In building the case for TAVI, Serruys said, "The bottom line is that 20% of patients with aortic stenosis are candidates for this procedure.
"We are aging in Europe," he said, calculating that in an elderly population estimated at 77 million today, there are 3 million persons with aortic stenosis, and therefore 600,000 cases that should be reviewed for surgical valve replacement.
Yet today only 60,000 such procedures are performed by surgeons, he said, leaving "a rather large under-treated population."
The driver for percutaneous valve replacement is these demographics, he said, the ability to provide an alternative for high risk patients that results in less post operative pain and complications.
And he said the emergence of an alliance between cardiologists and cardiac surgeons should not be underestimated as a potential driver for wider adoption, as opposed to becoming a source of conflict.
Martyn Thomas, MD, clinical director of cardiothoracic services at St. Thomas' Hospital (London) described several reasons why surgeons are essential to the team.
"We are the gatekeeper for the patient entering the process, and I believe we should remain the gatekeeper for this procedure as well," he said.
Another proof that surgery is integral to the procedure came in the quick consensus among panelists that TAVI requires a dedicated hybrid facility combining a cath lab with an operating theater.
Showing a photo of a recent procedure at St. Thomas, Thomas highlighted that there were eight people in the current cath lab, and that "it can get quite cozy."
The heart valve team for a high-volume center needs to be comprised of two experienced operators for the catheter, two surgeons with joint training in the procedure, and a cross-trained nursing and support staff, he said.
"This truly takes a team effort, with expertise for imaging, anesthesia and nursing," Thomas said.
In his summary of the state of the market, Serruys said the proof of concept for TAVI is validated with some 2,000 patients having received either a ReValving System from CoreValve (Irvine, California) or a Sapien valve from Edwards Lifesciences (also Irvine).

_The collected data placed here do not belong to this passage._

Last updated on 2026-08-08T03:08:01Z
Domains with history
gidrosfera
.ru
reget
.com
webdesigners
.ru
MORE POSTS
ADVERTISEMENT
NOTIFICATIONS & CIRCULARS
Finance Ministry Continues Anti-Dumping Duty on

The quality, safety and efficacy are there, he said, concluding an even-handed presentation of results from the two companies' products.

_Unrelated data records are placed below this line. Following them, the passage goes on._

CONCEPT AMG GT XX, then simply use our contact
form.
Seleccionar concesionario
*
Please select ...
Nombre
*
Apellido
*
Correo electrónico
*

No failure has been detected for any of the valves, he said.
Each company experienced a learning curve at launch that resulted in a 15% morbidity rates at 30 days, but which then dropped for both products to an 8% morbidity that has been sustained.
The medium-term survival rates are good for both products, Serruys said, showing follow up data where hovering in the 80% neighborhood.
"As for cost-effectiveness and comparisons to alternative procedures, we simply do not know yet," he said, adding that the cost effectiveness proofs will come in time and that this will greatly aid its general adoption.
"We know the money is there," he said, adding that the greatest hurdle in Europe will be winning the necessary reimbursement.
Looking ahead, Serruys said there is already a next generation of aortic valves under development "that address limitations found in the first-generation valves."
He said that Direct Flow Medical (Santa Rosa, California) has enrolled its first patients for clinical trials in Europe.
He also highlighted the development of two innovations, the Sadra Lotus Valve System from Sadra Medical (Saratoga, California) with a self-expanding valve using a nitinol frame that shortens as it is deployed, generating radial force for anchoring, and the PercValve from Advanced Bio Prosthetic Surfaces (San Antonio) that applies nanotechnology to create an eNitinol membrane.